I have said time and time again, that the United States is a practicing cult in the guise of a nation. Being fed the dogma that “the US is the best nation in the world” having to recite the Pledge of Allegiance while putting the palm of their hand against their hearts. Holding a piece of fabric in exaltment, Marches and fanfares, pomp and circumstance to hold onto the myth that is the United States and to keep the “suckers” in line. And like all cultists, when they leave, they have to be de-programed. Sorry to say, FATCA has become a wakeup call (a sort of deprogramming by force) to all Americans who have opted to relinquish or renounce their citizenship and say “We’re not going to take this bullshit anymore.”
FOr those of us who can’t renounce, an insurrection is the only possible next step.
Could a number of people be renouncing without submitting any forms to the IRS? If so, this could also have a bearing on the official figures, at least until/if the IRS catches up with them. I imagine a few would have tried, especially some who have never been “compliant”.
Does it matter what the number is or what is published? Or are you just interested in what makes the United States look the worst, and want some huge number to spread anti-American sentiment? It seems to me, if you’re unhappy with your citizenship you should change it, but that would have to be an entirely personal decision not influenced by what others are doing, right? I suppose some might find a bandwagon to join, but making life altering decisions based upon the bandwagon is awfully silly.
The high number would just show that the policies of the United States are wrong. It is not right to create or strictly enforce laws that force people to dump their citizenship.

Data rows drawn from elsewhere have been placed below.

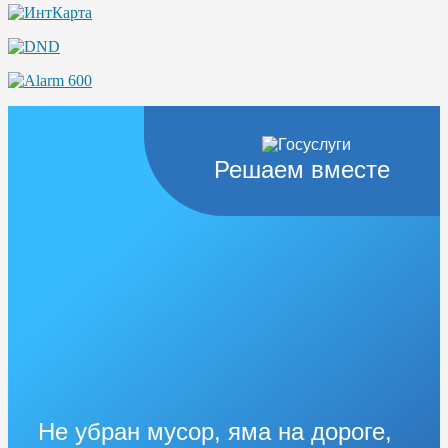
Решаем вместе
Не убран мусор, яма на дороге,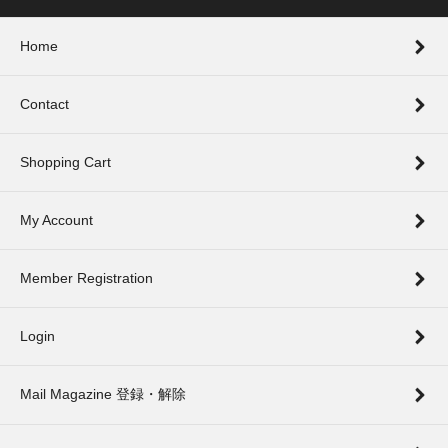
Home
Contact
Shopping Cart
My Account
Member Registration
Login
Mail Magazine 登録・解除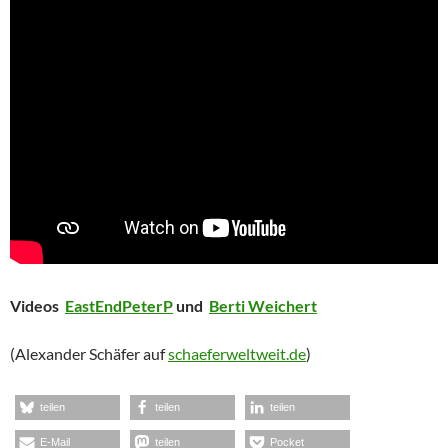
Videos
EastEndPeterP
und
Berti Weichert
(Alexander Schäfer auf
schaeferweltweit.de
)
teilen
teilen
teilen
E-Mail
teilen
Pocket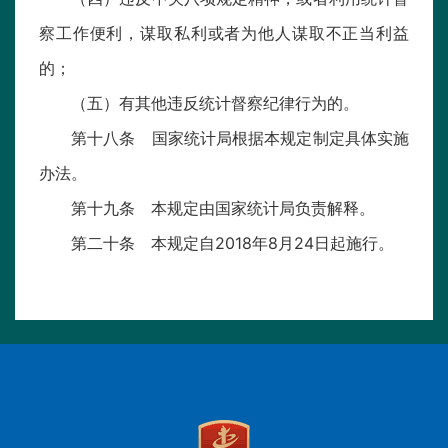
察工作便利，谋取私利或者为他人谋取不正当利益
的；
（五）有其他违反统计督察纪律行为的。
第十八条 国家统计局根据本规定制定具体实施
办法。
第十九条 本规定由国家统计局负责解释。
第二十条 本规定自2018年8月24日起施行。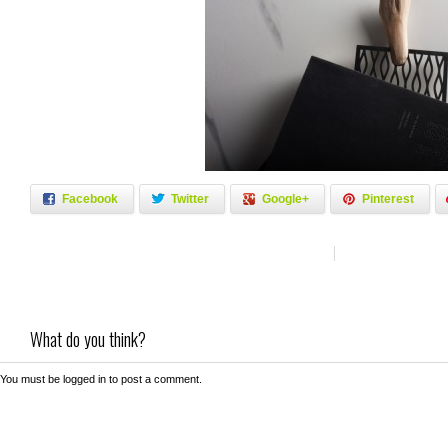
Facebook
Twitter
Google+
Pinterest
What do you think?
You must be
logged in
to post a comment.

If the numbers were public, the US government would have to admit that it is doing something wrong and change those policies, something that it is not willing to do.

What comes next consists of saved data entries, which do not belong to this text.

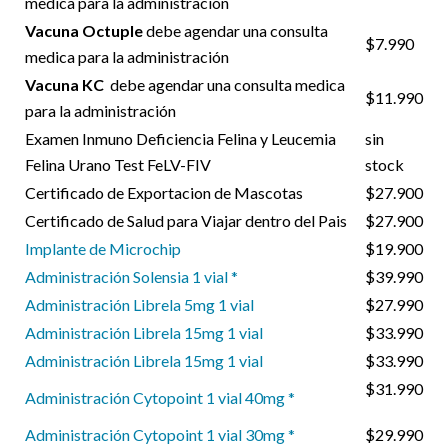
medica para la administración
Vacuna Octuple
debe agendar una consulta
$7.990
medica para la administración
Vacuna KC
debe agendar una consulta medica
$11.990
para la administración
Examen Inmuno Deficiencia Felina y Leucemia
sin
Felina Urano Test FeLV-FIV
stock
Certificado de Exportacion de Mascotas
$27.900
Certificado de Salud para Viajar dentro del Pais
$27.900
Implante de Microchip
$19.900
Administración Solensia 1 vial *
$39.990
Administración Librela 5mg 1 vial
$27.990
Administración Librela 15mg 1 vial
$33.990
Administración Librela 15mg 1 vial
$33.990
$31.990
Administración Cytopoint 1 vial 40mg *
Administración Cytopoint 1 vial 30mg *
$29.990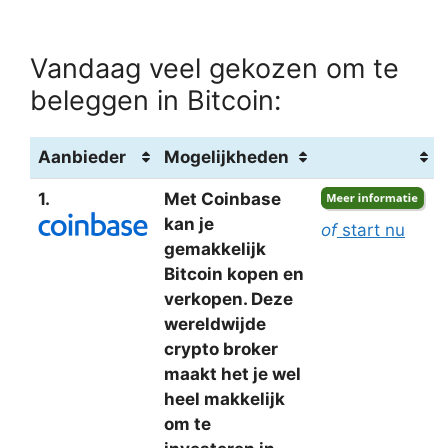
Vandaag veel gekozen om te
beleggen in Bitcoin:
Aanbieder
Mogelijkheden
1.
Met Coinbase
kan je
of
start nu
gemakkelijk
Bitcoin kopen en
verkopen. Deze
wereldwijde
crypto broker
maakt het je wel
heel makkelijk
om te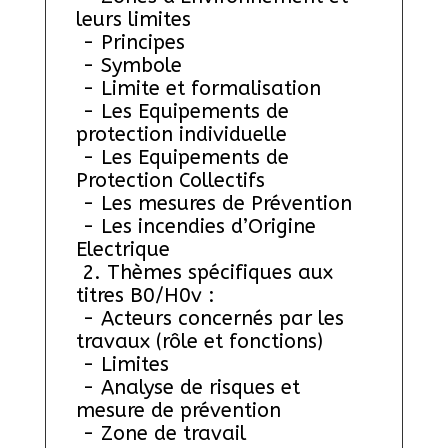
leurs limites
 - Principes
 - Symbole
 - Limite et formalisation
 - Les Equipements de 
protection individuelle
 - Les Equipements de 
Protection Collectifs
 - Les mesures de Prévention
 - Les incendies d’Origine 
Electrique
 2. Thèmes spécifiques aux 
titres B0/H0v :
 - Acteurs concernés par les 
travaux (rôle et fonctions)
 - Limites
 - Analyse de risques et 
mesure de prévention
 - Zone de travail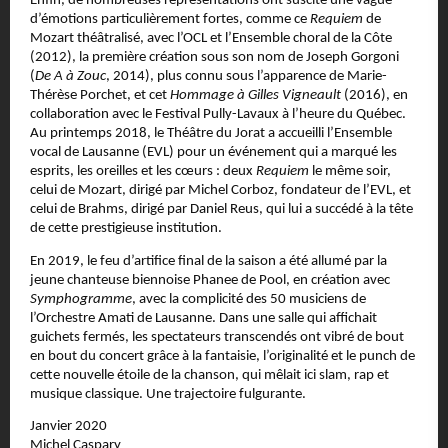
Enfin, de nombreuses représentations ont suscité une vague
d’émotions particulièrement fortes, comme ce
Requiem
de
Mozart théâtralisé, avec l’OCL et l’Ensemble choral de la Côte
(2012), la première création sous son nom de Joseph Gorgoni
(
De A à Zouc
, 2014), plus connu sous l’apparence de Marie-
Thérèse Porchet, et cet
Hommage à Gilles Vigneault
(2016), en
collaboration avec le Festival Pully-Lavaux à l’heure du Québec.
Au printemps 2018, le Théâtre du Jorat a accueilli l’Ensemble
vocal de Lausanne (EVL) pour un événement qui a marqué les
esprits, les oreilles et les cœurs : deux
Requiem
le même soir,
celui de Mozart, dirigé par Michel Corboz, fondateur de l’EVL, et
celui de Brahms, dirigé par Daniel Reus, qui lui a succédé à la tête
de cette prestigieuse institution.
En 2019, le feu d’artifice final de la saison a été allumé par la
jeune chanteuse biennoise Phanee de Pool, en création avec
Symphogramme
, avec la complicité des 50 musiciens de
l’Orchestre Amati de Lausanne. Dans une salle qui affichait
guichets fermés, les spectateurs transcendés ont vibré de bout
en bout du concert grâce à la fantaisie, l’originalité et le punch de
cette nouvelle étoile de la chanson, qui mêlait ici slam, rap et
musique classique. Une trajectoire fulgurante.
Janvier 2020
Michel Caspary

IMHO, those policies will be changed when the economic consequences will be felt, but at that point it will be too late to fix the damage that would have been done.
*I find it interesting that even US officials can’t agree on numbers. The official list figure for last year is 1,781 yet the fox article quotes the immigration officials as saying 3,805. You’ve already got a discrepancy of over 2,000 right there.
@WhoaIt’sSteve: Does it matter what the number is …?
One take on this. From wikipedia’s entry on the Wisdom of the crowd:
Knowing how many people renounced suggests the size of the group. The larger the group, the more accurate an individual’s personal decision to renounce. I suspect that what many people are looking for is justification if they’ve already renounced, vindication if they’re considering it in future.
And as Christophe noted, others may hope that a massive spike in figures would cause the US to reconsider its anti-expat tax jihad, although there probably are a few folk that just want bad publicity for the US. Both of these outcomes seem highly unlikely to me. In this arena the US is impervious to embarrassment.